Auf asphaltierter Straße vom Dorfplatz Rodopos aus nach Norden, bis die Straße in eine Schotterpiste mündet. Dieser Piste einfach folgen (ohne Abzweigungen zu beachten!) bis das Hinweisschild "Pros Agios Ioannis" erreicht ist. Hier links halten zum Aussichtspunkt bei einem "Proskinitirio" genannten Gebets-Schrein. Der Blick öffnet sich auf die Bucht von Kissamos und die Halbinsel von Gramvoussa. In der Senke unten ist die Kapelle des Heiligen Ioannis zu erkennen. Über einen Zickzack-Pfad beginnt der 45 minütige Abstieg zur Kirche. Eukalyptusbäume spenden dort Schatten und es gibt Wasser aus einer Zisterne.
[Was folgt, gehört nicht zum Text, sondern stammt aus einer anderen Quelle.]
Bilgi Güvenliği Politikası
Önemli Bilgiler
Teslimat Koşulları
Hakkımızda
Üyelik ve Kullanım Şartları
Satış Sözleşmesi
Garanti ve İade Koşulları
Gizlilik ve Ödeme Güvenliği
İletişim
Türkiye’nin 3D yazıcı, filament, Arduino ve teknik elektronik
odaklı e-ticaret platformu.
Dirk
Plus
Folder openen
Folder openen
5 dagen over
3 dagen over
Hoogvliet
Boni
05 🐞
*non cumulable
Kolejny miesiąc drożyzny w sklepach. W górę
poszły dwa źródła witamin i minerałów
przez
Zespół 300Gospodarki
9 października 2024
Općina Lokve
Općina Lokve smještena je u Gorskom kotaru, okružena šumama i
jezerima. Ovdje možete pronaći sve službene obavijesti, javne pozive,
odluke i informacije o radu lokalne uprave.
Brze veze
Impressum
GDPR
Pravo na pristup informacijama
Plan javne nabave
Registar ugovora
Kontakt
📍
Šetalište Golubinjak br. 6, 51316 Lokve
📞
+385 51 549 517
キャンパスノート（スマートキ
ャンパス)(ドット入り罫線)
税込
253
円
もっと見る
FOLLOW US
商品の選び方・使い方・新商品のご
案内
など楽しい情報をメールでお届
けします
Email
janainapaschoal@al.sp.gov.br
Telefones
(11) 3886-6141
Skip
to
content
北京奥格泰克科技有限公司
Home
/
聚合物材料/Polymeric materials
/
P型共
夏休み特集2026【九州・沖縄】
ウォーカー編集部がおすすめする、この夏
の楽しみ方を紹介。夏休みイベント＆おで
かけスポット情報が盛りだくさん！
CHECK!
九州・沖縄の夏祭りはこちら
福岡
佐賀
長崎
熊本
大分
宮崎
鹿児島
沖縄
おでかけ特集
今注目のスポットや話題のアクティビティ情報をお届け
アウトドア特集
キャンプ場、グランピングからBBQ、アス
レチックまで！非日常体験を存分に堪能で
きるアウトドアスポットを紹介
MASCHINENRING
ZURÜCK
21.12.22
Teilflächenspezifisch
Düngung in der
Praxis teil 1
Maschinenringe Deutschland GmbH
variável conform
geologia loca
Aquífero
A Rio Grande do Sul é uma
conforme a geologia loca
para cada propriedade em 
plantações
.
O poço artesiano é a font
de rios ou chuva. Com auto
Der Rückweg führt in südlicher Richtung auf einer Schotterpiste durch die Senke. Im Scheitelpunkt einer scharfen Kurve nach rechts abwärts (Steinsäule!) verläßt man die Schotterpiste und folgt dem schmalen, leicht ansteigenden Trampelpfad in südlicher Richtung. Man befindet sich ein ganzes Stück oberhalb der Küste und genießt herrlich Ausblicke. Orientieren kann man sich an roten Farbpunkten und Steinmännchen. Später schwingt der Pfad in südöstliche Richtung, aber immer aufwärts bis zu einer Kuppe. Etwas unterhalb verläuft eine Schotterpiste der man ohne weitere Verzweigungen bis nach Rodopos folgt.


Besonderheiten:

In der Kapelle des Agios Ioannis findet am 29. August ein großes Weihefest statt. Der Enthauptung Johannes des Täufers wird über einen Tag und eine Nacht gedacht. Der Täufer Johannes stellt für die griechisch-orthodoxe Kirche den ersten Mönch dar und ist Vorbild für alle Gläubigen. Hunderte von Menschen machen sich am 29. August morgens von Rodopos aus auf den Weg zur einsam gelegenen Kapelle des Agios Ioannes. Die Gläubigen bleiben über Nacht und kehren erst am nächsten Tag zurück. Bis heute leitet der verehrte Bischof Irinäus von Kissamos-Kastelli diese Feierlichkeiten. In der Kapelle hängt die Ikone des Heiligen Johannes als Zentrum der Verehrung. Vor der Kapelle steht ein Taufbecken in dem Täuflinge vom Bischof getauft werden. Mitgebrachtes Öl, Wein und Brot wird gesegnet. Ein unvergessliches Erlebnis, an diesem Fest teilzunehmen!